RECORDS Block Start

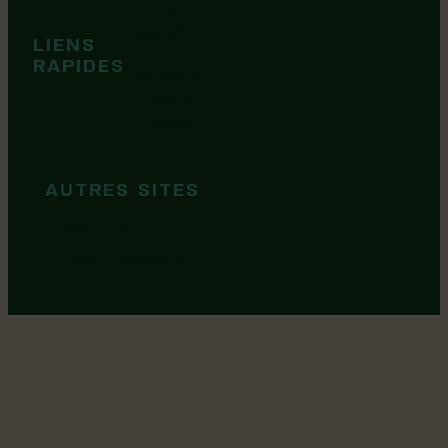
Territoire
Tops idées
LIENS
Cartes et
RAPIDES
brochures
Guide de
marque
AUTRES SITES
MRC Lotbinière
Goûtez Lotbinière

RECORDS Block End

• WHAT YOU HAVE TO DO: Retype the whole listing word for word. Skip the pictures.

• PROBLEM SOLUTION:
Territoire
Tops idées
LIENS
Cartes et
RAPIDES
brochures
Guide de
marque
AUTRES SITES
MRC Lotbinière
Goûtez Lotbinière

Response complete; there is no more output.